And just don't skip on the process no matter how insignificant or seemingly
obvious as there is no room for error in the current environment.

------
jfengel
I bet we've all experienced the bit in a movie or TV show where they're
portraying your job and go, "It's not even slightly like that." I bet
everybody in every profession gets that. Usually the problem is at the writing
stage, or perhaps in the directing.

Sometimes the goal is to seem real to a general audience, even when the
writer/director/actor knows better. Audiences wouldn't want to see the job of
a programmer; it's deathly dull even when we're doing "exciting" things. I
prefer to handwave over such things: if it's not exciting to look at, then
just don't depict it rather than fictionalize it. If the story has to go
through a moment like that, get a better story.

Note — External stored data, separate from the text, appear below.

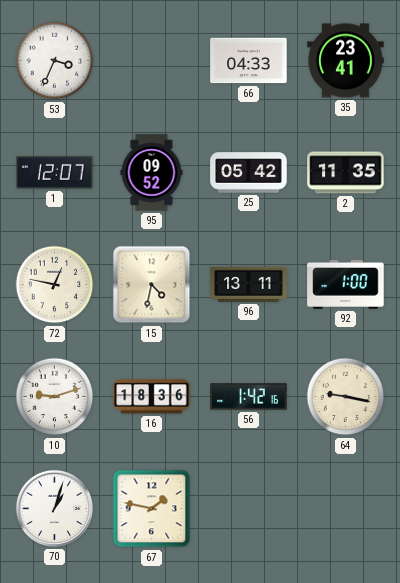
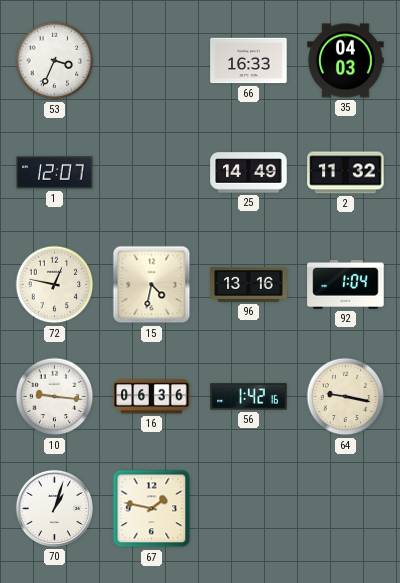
66: 04:33 -> 16:33
35: 23:41 -> 04:03
95: 09:52 -> none
25: 05:42 -> 14:49
2: 11:35 -> 11:32
96: 13:11 -> 13:16
92: 1:00 -> 1:04
10: 9:12 -> 9:16
16: 18:36 -> 06:36
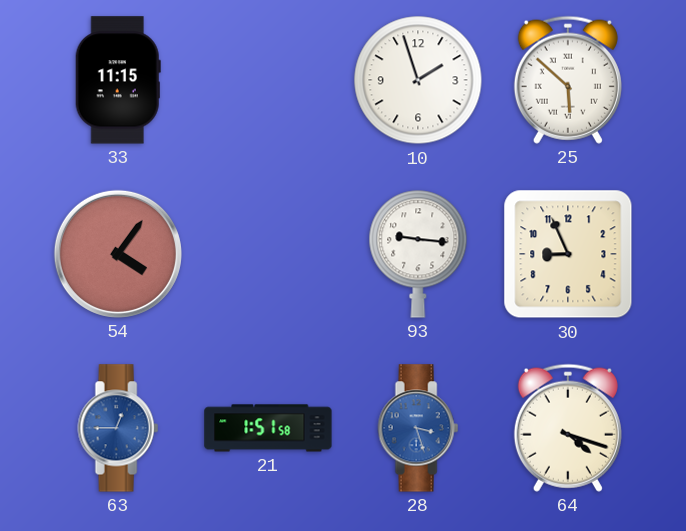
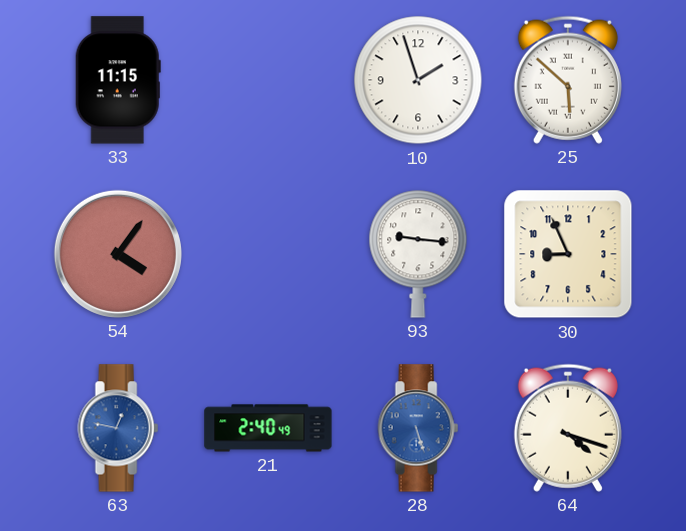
63: 12:45 -> 12:47
21: 1:51 -> 2:40
28: 3:27 -> 5:27
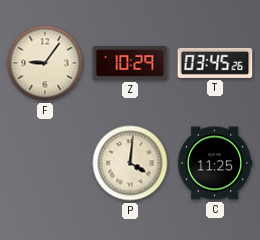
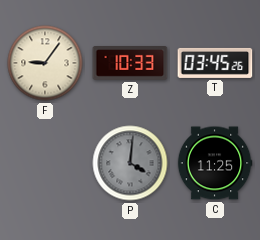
Z: 10:29 -> 10:33
P dial: cream -> grey
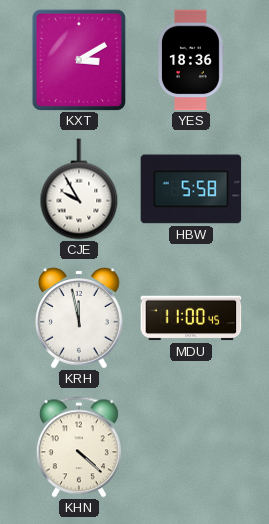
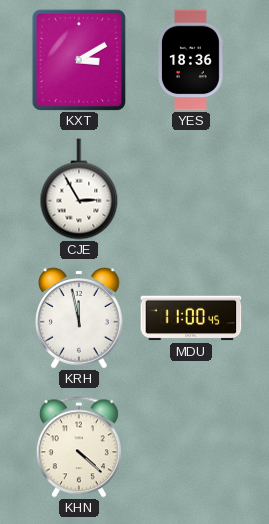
CJE: 9:55 -> 2:55
HBW: 5:58 -> none
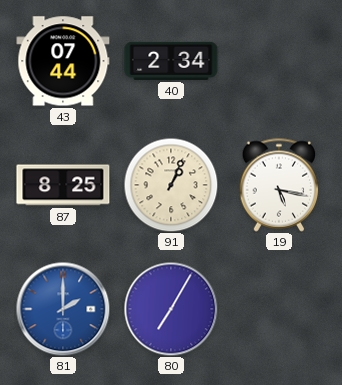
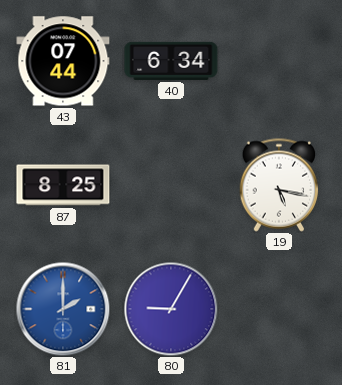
40: 2:34 -> 6:34
91: 1:04 -> none
80: 7:05 -> 9:05
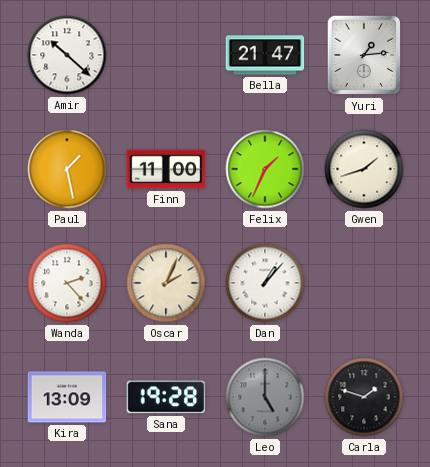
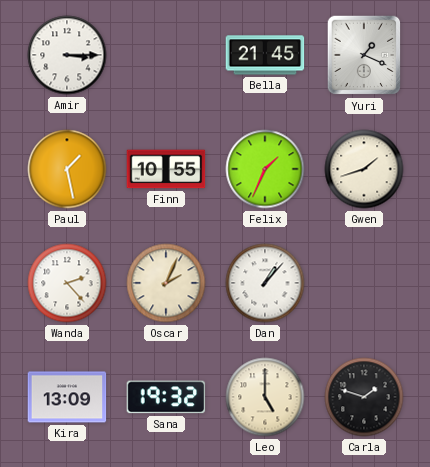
Amir: 10:22 -> 3:15
Bella: 21:47 -> 21:45
Yuri: 1:14 -> 1:19
Finn: 11:00 -> 10:55
Sana: 19:28 -> 19:32
Leo dial: grey -> cream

I appreciate that Radcliffe is here mimicking some of the dull, prosaic work.
It's kinda neat to see an actor be excited to momentarily be somebody else.
It's a great feeling on stage to be able to convey some of that to an
audience.

------
subpixel
Interesting fact: Steve Martin married the fact-checker of his New Yorker
pieces in the late 90s.

------
Cenk
The accompaniying podcast episode of The New Yorker Radio Hour is also great:
[https://www.wnycstudios.org/story/daniel-radcliffe-gets-
his-...](https://www.wnycstudios.org/story/daniel-radcliffe-gets-his-facts-
straight)

------
6gvONxR4sf7o
I wish there was some kind of browser extension and wiki-esque community by
which I could underline checkable facts online like the editor did in this
piece. Like a "[citation needed]" tag on wikipedia, but everywhere.

------
Kecelij
Hah, cheeky bastid.